TASK STATEMENT → Could you output exactly the lines from the one containing "後悔しないライザップ山形店の口コミ！料金と評判まとめ (924, 1954)" through the end of the records below, and nothing more?
── DATA TO EXAMINE ──
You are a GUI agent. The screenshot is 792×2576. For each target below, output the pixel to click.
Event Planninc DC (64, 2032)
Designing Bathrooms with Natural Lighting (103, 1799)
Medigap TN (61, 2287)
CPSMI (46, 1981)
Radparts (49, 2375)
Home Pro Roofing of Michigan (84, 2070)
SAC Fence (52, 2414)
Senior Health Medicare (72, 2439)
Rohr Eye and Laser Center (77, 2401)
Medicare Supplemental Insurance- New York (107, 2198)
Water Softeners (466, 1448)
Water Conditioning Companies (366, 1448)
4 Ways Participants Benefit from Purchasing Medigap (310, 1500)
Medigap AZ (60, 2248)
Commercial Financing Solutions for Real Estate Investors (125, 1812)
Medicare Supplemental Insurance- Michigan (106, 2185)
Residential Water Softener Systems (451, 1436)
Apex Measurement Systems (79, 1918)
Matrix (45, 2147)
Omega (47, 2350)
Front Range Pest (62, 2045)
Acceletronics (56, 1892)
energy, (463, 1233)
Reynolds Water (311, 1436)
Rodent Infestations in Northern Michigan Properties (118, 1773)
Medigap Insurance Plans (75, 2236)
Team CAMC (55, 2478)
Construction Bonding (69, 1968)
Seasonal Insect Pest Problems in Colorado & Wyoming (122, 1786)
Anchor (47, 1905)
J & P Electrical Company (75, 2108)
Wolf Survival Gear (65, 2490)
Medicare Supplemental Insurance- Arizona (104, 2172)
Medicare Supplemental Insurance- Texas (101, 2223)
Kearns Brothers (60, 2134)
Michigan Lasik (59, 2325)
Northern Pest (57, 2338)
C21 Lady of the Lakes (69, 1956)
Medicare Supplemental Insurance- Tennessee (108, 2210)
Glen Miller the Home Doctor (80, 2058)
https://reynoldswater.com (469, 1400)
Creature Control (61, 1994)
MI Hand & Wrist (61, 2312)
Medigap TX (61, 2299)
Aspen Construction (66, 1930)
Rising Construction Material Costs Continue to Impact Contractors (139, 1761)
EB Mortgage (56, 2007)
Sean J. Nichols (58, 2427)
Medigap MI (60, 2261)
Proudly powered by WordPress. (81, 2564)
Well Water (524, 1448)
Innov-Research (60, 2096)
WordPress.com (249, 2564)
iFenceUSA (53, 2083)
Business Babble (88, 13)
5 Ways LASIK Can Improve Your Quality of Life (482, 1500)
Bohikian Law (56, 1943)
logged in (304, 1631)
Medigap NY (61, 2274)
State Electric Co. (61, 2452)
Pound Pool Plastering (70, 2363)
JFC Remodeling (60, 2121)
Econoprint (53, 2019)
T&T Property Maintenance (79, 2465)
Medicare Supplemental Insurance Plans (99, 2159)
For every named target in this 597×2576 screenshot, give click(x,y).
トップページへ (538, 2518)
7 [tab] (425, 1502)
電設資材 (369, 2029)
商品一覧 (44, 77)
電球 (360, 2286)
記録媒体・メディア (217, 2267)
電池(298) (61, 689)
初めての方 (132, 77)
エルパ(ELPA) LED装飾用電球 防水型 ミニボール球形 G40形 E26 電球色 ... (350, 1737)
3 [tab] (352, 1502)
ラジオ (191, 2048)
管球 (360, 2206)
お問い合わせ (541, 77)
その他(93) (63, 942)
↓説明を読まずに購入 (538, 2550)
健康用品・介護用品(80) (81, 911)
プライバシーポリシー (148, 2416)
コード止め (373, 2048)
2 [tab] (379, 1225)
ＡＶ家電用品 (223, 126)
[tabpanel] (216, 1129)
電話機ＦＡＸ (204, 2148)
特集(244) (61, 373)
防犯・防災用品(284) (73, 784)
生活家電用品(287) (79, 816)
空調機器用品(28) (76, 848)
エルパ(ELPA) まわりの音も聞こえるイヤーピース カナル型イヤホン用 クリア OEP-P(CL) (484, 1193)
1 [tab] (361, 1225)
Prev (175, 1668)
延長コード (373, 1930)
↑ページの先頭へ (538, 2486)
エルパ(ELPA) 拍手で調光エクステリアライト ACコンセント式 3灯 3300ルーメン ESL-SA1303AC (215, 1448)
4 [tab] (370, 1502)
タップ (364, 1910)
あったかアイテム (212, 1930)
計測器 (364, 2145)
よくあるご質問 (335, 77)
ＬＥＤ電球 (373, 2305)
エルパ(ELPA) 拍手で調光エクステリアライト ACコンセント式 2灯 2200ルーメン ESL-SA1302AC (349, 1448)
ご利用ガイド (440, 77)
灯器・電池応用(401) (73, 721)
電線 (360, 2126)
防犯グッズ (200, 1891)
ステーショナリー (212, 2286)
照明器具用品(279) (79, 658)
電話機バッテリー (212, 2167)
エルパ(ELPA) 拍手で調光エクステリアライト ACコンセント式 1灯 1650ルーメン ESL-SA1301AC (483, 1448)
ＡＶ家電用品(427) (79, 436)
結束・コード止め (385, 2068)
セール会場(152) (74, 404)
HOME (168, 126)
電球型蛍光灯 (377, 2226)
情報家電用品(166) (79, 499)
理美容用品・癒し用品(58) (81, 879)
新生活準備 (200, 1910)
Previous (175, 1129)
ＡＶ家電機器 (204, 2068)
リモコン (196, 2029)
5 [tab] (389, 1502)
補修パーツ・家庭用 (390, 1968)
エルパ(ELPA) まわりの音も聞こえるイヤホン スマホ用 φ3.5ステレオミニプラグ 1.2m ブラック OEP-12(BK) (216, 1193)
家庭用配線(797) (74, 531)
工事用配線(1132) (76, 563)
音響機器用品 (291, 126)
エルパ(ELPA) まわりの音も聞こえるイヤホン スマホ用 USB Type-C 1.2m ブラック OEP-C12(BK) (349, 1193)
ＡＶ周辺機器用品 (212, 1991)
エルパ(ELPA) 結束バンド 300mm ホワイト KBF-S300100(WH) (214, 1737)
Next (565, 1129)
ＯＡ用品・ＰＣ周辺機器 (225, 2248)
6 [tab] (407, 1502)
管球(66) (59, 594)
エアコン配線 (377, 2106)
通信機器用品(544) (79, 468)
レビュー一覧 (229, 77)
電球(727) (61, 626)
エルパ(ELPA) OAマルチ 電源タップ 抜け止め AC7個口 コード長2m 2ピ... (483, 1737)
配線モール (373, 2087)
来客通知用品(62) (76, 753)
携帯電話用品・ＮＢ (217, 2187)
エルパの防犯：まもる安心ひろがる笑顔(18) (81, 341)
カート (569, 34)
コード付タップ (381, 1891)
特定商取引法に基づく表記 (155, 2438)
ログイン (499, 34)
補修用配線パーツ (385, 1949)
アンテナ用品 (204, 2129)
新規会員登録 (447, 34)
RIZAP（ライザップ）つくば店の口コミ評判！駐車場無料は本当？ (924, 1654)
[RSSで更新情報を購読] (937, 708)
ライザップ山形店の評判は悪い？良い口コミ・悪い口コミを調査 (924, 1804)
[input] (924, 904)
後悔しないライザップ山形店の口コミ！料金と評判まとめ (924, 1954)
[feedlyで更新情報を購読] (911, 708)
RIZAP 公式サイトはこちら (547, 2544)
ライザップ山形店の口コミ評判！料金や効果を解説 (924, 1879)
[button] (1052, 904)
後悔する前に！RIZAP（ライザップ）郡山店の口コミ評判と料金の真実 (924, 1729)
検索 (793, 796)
───
RESULT OF THIS EXERCISE →
後悔しないライザップ山形店の口コミ！料金と評判まとめ (924, 1954)
[feedlyで更新情報を購読] (911, 708)
RIZAP 公式サイトはこちら (547, 2544)
ライザップ山形店の口コミ評判！料金や効果を解説 (924, 1879)
[button] (1052, 904)
後悔する前に！RIZAP（ライザップ）郡山店の口コミ評判と料金の真実 (924, 1729)
検索 (793, 796)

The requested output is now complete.